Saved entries
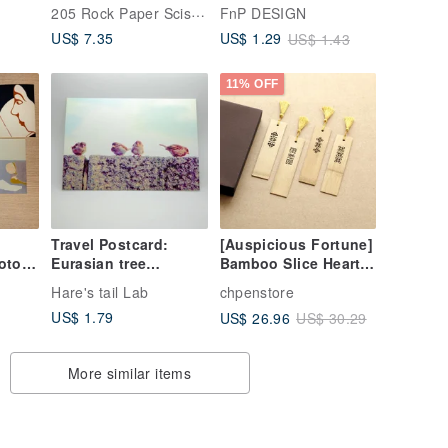
[Hallmark - Get Well
(with Envelope) |
205 Rock Paper Scissors
FnP DESIGN
aling
Soon Card]
Healing Card
US$ 7.35
US$ 1.29
US$ 1.43
11% OFF
Travel Postcard:
[Auspicious Fortune]
oto
Eurasian tree
Bamboo Slice Heart
ds -
sparrow II, Berlin,
Sutra Gift Box -
Hare's tail Lab
chpenstore
ries
Germany
Stationery Series
US$ 1.79
US$ 26.96
US$ 30.29
More similar items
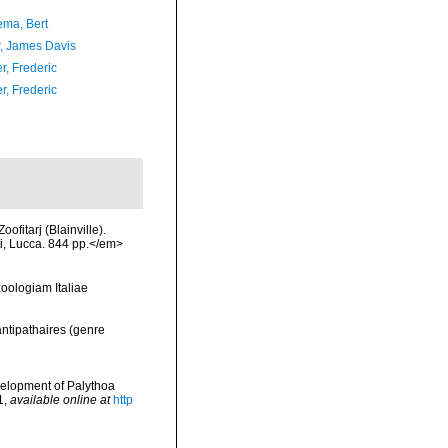
ma, Bert
, James Davis
r, Frederic
r, Frederic
ofitarj (Blainville).
ti, Lucca. 844 pp.</em>
zoologiam Italiae
antipathaires (genre
evelopment of Palythoa
1
,
available online at
http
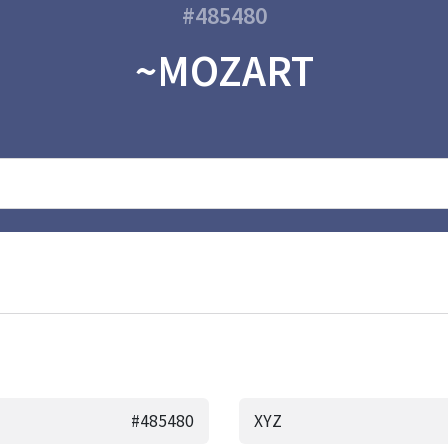
#485480
~MOZART
#485480
XYZ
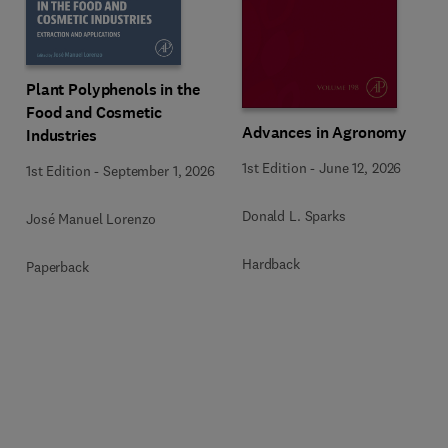
Plant Polyphenols in the
Food and Cosmetic
Advances in Agronomy
Industries
1st Edition
-
June 12, 2026
1st Edition
-
September 1, 2026
Donald L. Sparks
José Manuel Lorenzo
Hardback
Paperback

## Problem to work on
Print all of the records shown above exactly, leaving out each picture.

## Output for this exercise
[Hallmark - Get Well
(with Envelope) |
205 Rock Paper Scissors
FnP DESIGN
aling
Soon Card]
Healing Card
US$ 7.35
US$ 1.29
US$ 1.43
11% OFF
Travel Postcard:
[Auspicious Fortune]
oto
Eurasian tree
Bamboo Slice Heart
ds -
sparrow II, Berlin,
Sutra Gift Box -
Hare's tail Lab
chpenstore
ries
Germany
Stationery Series
US$ 1.79
US$ 26.96
US$ 30.29
More similar items
ma, Bert
, James Davis
r, Frederic
r, Frederic
ofitarj (Blainville).
ti, Lucca. 844 pp.</em>
zoologiam Italiae
antipathaires (genre
evelopment of Palythoa
1
,
available online at
http
#485480
~MOZART
#485480
XYZ
Plant Polyphenols in the
Food and Cosmetic
Advances in Agronomy
Industries
1st Edition
-
June 12, 2026
1st Edition
-
September 1, 2026
Donald L. Sparks
José Manuel Lorenzo
Hardback
Paperback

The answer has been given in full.